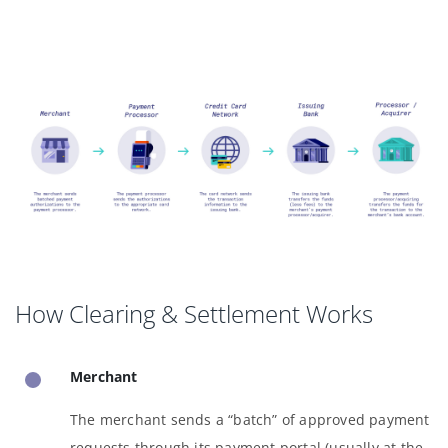
How Clearing & Settlement Works
Merchant
The merchant sends a “batch” of approved payment
requests through its payment portal (usually at the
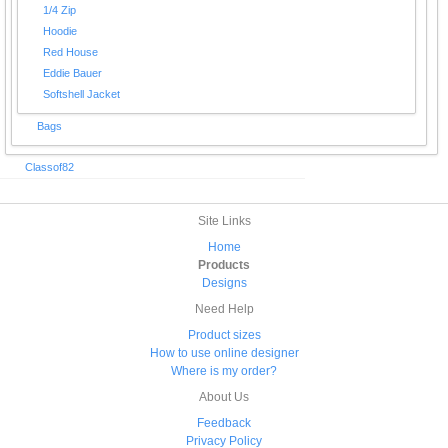
1/4 Zip
Hoodie
Red House
Eddie Bauer
Softshell Jacket
Bags
Classof82
Site Links
Home
Products
Designs
Need Help
Product sizes
How to use online designer
Where is my order?
About Us
Feedback
Privacy Policy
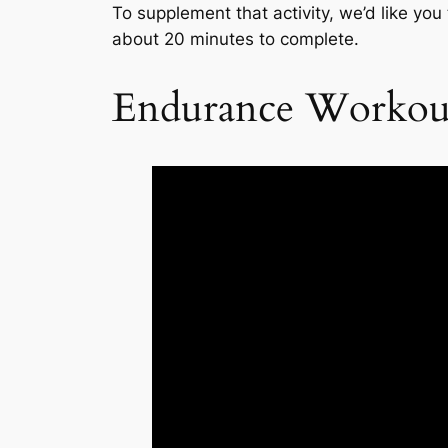
To supplement that activity, we’d like you
about 20 minutes to complete.
Endurance Workou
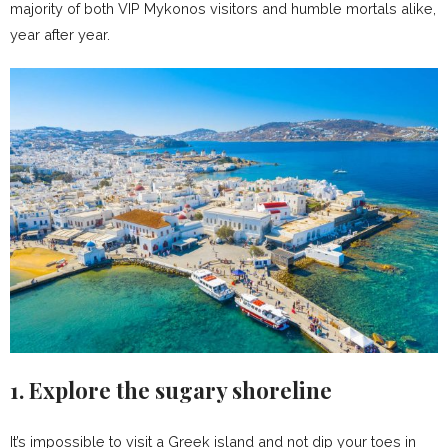
majority of both VIP Mykonos visitors and humble mortals alike,
year after year.
1. Explore the sugary shoreline
It’s impossible to visit a Greek island and not dip your toes in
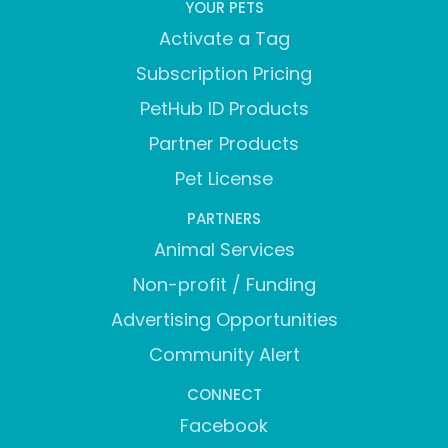
YOUR PETS
Activate a Tag
Subscription Pricing
PetHub ID Products
Partner Products
Pet License
PARTNERS
Animal Services
Non-profit / Funding
Advertising Opportunities
Community Alert
CONNECT
Facebook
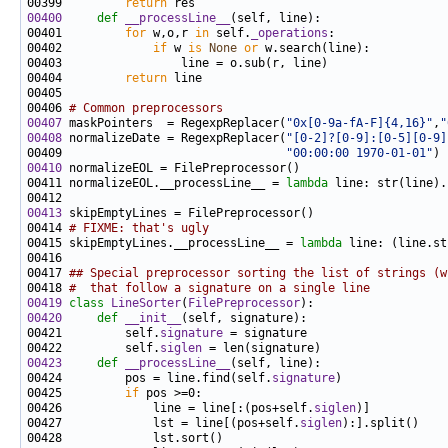
00399         
return
00400
def 
__processLine__
00401         
for
 w,o,r 
in
 self.
_operations
00402             
if
 w 
is
None
or
00404         
return
00406 
# Common preprocessors
00407
 maskPointers  = RegexpReplacer(
"0x[0-9a-fA-F]{4,16}"
,
"
00408
 normalizeDate = RegexpReplacer(
"[0-2]?[0-9]:[0-5][0-9]
00409                                
"00:00:00 1970-01-01"
00410
00411 normalizeEOL.__processLine__ = 
lambda
 line: str(line).
00413
00414 
# FIXME: that's ugly
00415 skipEmptyLines.__processLine__ = 
lambda
 line: (line.st
00417 
## Special preprocessor sorting the list of strings (w
00418 
#  that follow a signature on a single line
00419
class 
LineSorter
(
FilePreprocessor
00420
def 
__init__
00421         self.
signature
00422         self.
siglen
00423
def 
__processLine__
00424         pos = line.find(self.
signature
00425         
if
00426             line = line[:(pos+self.
siglen
00427             lst = line[(pos+self.
siglen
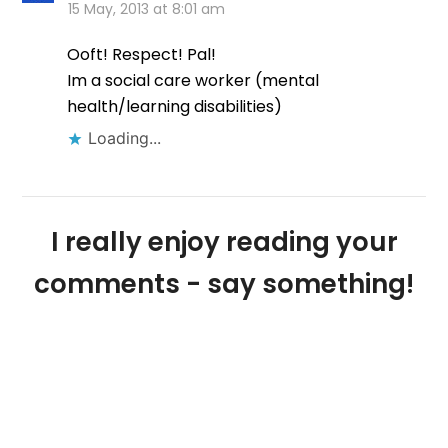
15 May, 2013 at 8:01 am
Ooft! Respect! Pal!
Im a social care worker (mental
health/learning disabilities)
Loading...
I really enjoy reading your
comments - say something!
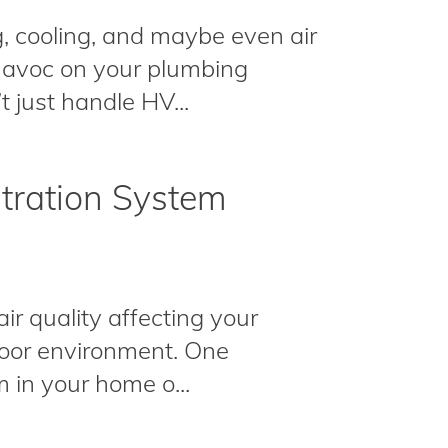
, cooling, and maybe even air
 havoc on your plumbing
 just handle HV...
ltration System
ir quality affecting your
ndoor environment. One
m in your home o...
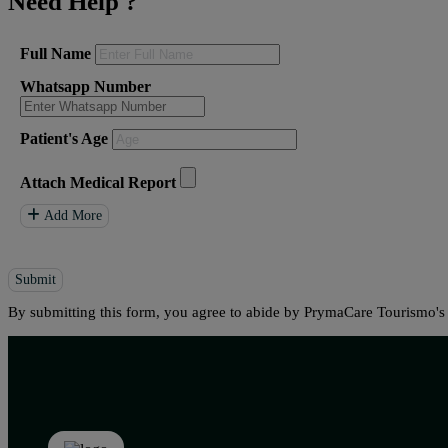
Need Help
?
Full Name
Whatsapp Number
Patient's Age
Attach Medical Report
Add More
Submit
By submitting this form, you agree to abide by PrymaCare Tourismo'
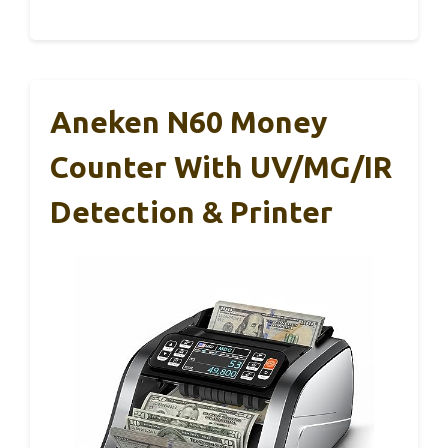
Aneken N60 Money
Counter With UV/MG/IR
Detection & Printer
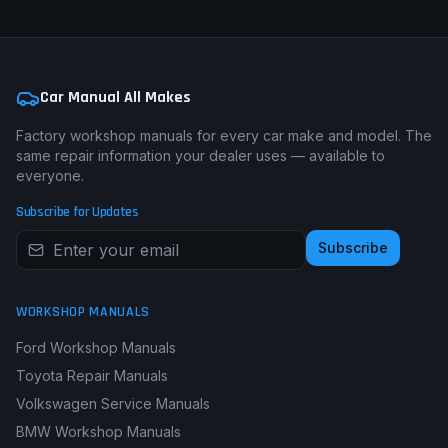
Car Manual All Makes
Factory workshop manuals for every car make and model. The
same repair information your dealer uses — available to
everyone.
Subscribe for Updates
Subscribe
WORKSHOP MANUALS
Ford Workshop Manuals
Toyota Repair Manuals
Volkswagen Service Manuals
BMW Workshop Manuals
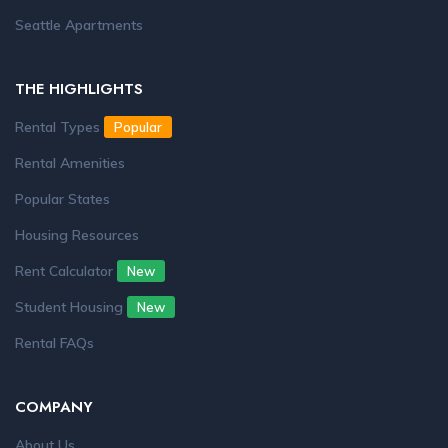
Seattle Apartments
THE HIGHLIGHTS
Rental Types
Popular
Rental Amenities
Popular States
Housing Resources
Rent Calculator
New
Student Housing
New
Rental FAQs
COMPANY
About Us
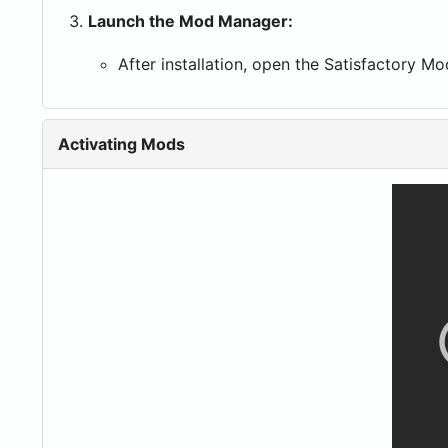
Launch the Mod Manager:
After installation, open the Satisfactory 
Activating Mods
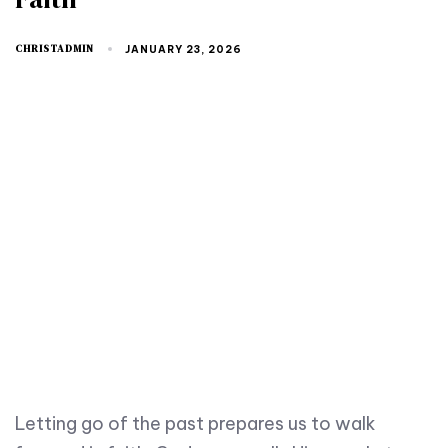
CHRISTADMIN
JANUARY 23, 2026
Letting go of the past prepares us to walk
════
Exercise: Retype the records above line for line and exactly, omitting their pictures.

Exercise answer:
How Clearing & Settlement Works
Merchant
The merchant sends a “batch” of approved payment
requests through its payment portal (usually at the
1/4 Zip
Hoodie
Red House
Eddie Bauer
Softshell Jacket
Bags
Classof82
Site Links
Home
Products
Designs
Need Help
Product sizes
How to use online designer
Where is my order?
About Us
Feedback
Privacy Policy
To supplement that activity, we’d like you
about 20 minutes to complete.
Endurance Workou
majority of both VIP Mykonos visitors and humble mortals alike,
year after year.
1. Explore the sugary shoreline
It’s impossible to visit a Greek island and not dip your toes in
YOUR PETS
Activate a Tag
Subscription Pricing
PetHub ID Products
Partner Products
Pet License
PARTNERS
Animal Services
Non-profit / Funding
Advertising Opportunities
Community Alert
CONNECT
Facebook
00399         
return
00400
def 
__processLine__
00401         
for
 w,o,r 
in
 self.
_operations
00402             
if
 w 
is
None
or
00404         
return
00406 
# Common preprocessors
00407
 maskPointers  = RegexpReplacer(
"0x[0-9a-fA-F]{4,16}"
,
"
00408
 normalizeDate = RegexpReplacer(
"[0-2]?[0-9]:[0-5][0-9]
00409                                
"00:00:00 1970-01-01"
00410
00411 normalizeEOL.__processLine__ = 
lambda
 line: str(line).
00413
00414 
# FIXME: that's ugly
00415 skipEmptyLines.__processLine__ = 
lambda
 line: (line.st
00417 
## Special preprocessor sorting the list of strings (w
00418 
#  that follow a signature on a single line
00419
class 
LineSorter
(
FilePreprocessor
00420
def 
__init__
00421         self.
signature
00422         self.
siglen
00423
def 
__processLine__
00424         pos = line.find(self.
signature
00425         
if
00426             line = line[:(pos+self.
siglen
00427             lst = line[(pos+self.
siglen
15 May, 2013 at 8:01 am
Ooft! Respect! Pal!
Im a social care worker (mental
health/learning disabilities)
Loading...
I really enjoy reading your
comments - say something!
, cooling, and maybe even air
 havoc on your plumbing
 just handle HV...
ltration System
ir quality affecting your
ndoor environment. One
m in your home o...
Need Help
?
Full Name
Whatsapp Number
Patient's Age
Attach Medical Report
Add More
Submit
By submitting this form, you agree to abide by PrymaCare Tourismo'
Aneken N60 Money
Counter With UV/MG/IR
Detection & Printer
Car Manual All Makes
Factory workshop manuals for every car make and model. The
same repair information your dealer uses — available to
everyone.
Subscribe for Updates
Subscribe
WORKSHOP MANUALS
Ford Workshop Manuals
Toyota Repair Manuals
Volkswagen Service Manuals
BMW Workshop Manuals
Seattle Apartments
THE HIGHLIGHTS
Rental Types
Popular
Rental Amenities
Popular States
Housing Resources
Rent Calculator
New
Student Housing
New
Rental FAQs
COMPANY
About Us
Launch the Mod Manager:
After installation, open the Satisfactory 
Activating Mods
CHRISTADMIN
JANUARY 23, 2026
Letting go of the past prepares us to walk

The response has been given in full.